Another incremental change that’s been niggling at the back of my mind during early listens of this album. Some of the more expressionist clean-toned guitar parts and raw, untreated vocals that are more up front in the mix rather than the anguished wails of a man cut adrift in his spacesuit outside the pod made me think, has Nick been listening to indie rock? It’s nothing to be embarrassed about, mainly burly post-hardcore, noise and math rock along the lines of Bitch Magnet, Unwound, Polvo, Rodan, and Shellac, who their producer Peter Deimel had worked with, along with Motorpsycho. All those bands made some powerful music, a big influence on later post-rock bands. Sure enough, DiSalvo did recently mention having a hardcore phase, and cited the slowcore indie of Low and Idaho as influences (as well as Motorpsycho, Dungen, Colour Haze and Bo Hansson).

I like the sounds of all those influences, and have no problem with the progression of vocals from more standard doom wails. Some of course may have a problem with it, especially those who would prefer Elder be an instrumental band like the last EP. Even Reflections Of A Floating World seemingly had vocals on less than 5% of the playtime. The percentage is upped here to at least 10%, particularly on “In Procession” and the first half of “Embers.” To my ears, the balance is just right, the melodicism of DiSalvo’s vocals transitioning to lighter moments of ethereal instrumental beauty from the six to eight and a half minute mark. In contrast, when they hit those harder riffs, they carry the impact of some of Opeth’s best moments.

“Halcyon” and closer “One Light Retreating” also make great use of delicate passages that make the heavy parts feel heavier. As the final guitar chord fades, I’m left satisfied but not exhausted, ready to go back and listen again, lost in a pair of massive headphones* (few of us have the place to ourselves at any point during these stay-at-home orders and don’t have the luxury to shake the walls with the loudspeakers). While the band may no longer provide full-body massages through sheer volume like they did on Dead Roots Stirring (2011) and Spires Burn EP (2012), those missing unrelenting heaviness have literally thousands of bands to fall back on.
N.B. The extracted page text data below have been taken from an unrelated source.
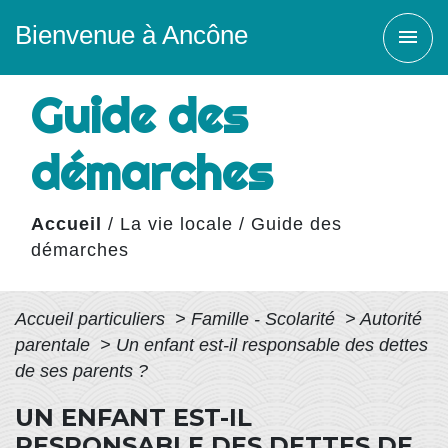
Bienvenue à Ancône
menu
Guide des
démarches
Accueil
/
La vie locale
/
Guide des
démarches
Accueil particuliers
>
Famille - Scolarité
>
Autorité
parentale
>
Un enfant est-il responsable des dettes
de ses parents ?
UN ENFANT EST-IL
RESPONSABLE DES DETTES DE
I admire how the band remain geeky fans of unfashionable, obscure Scandinavian psych prog both old (Bo Hansson) and contemporary (Anekdoten, Needlepoint), but also continues composing adventurous new music that remains undeniably Elder, and empirically brilliant. Given the relatively minor role vocals played previously, it’s worth mentioning that this is a concept album about the rise and fall of a fictional civilization that has all too many things in common with our own.

Carrying the voiceless in a hope
And a hope within a sound
Burning down to ash to disappear
Without a trace upon the ground

Album of the year so far.

*I listened to Omens over a dozen times while writing this review with my brand new pair of ZMF Vérité Closed limited edition leopardwood version headphones. Review coming soon.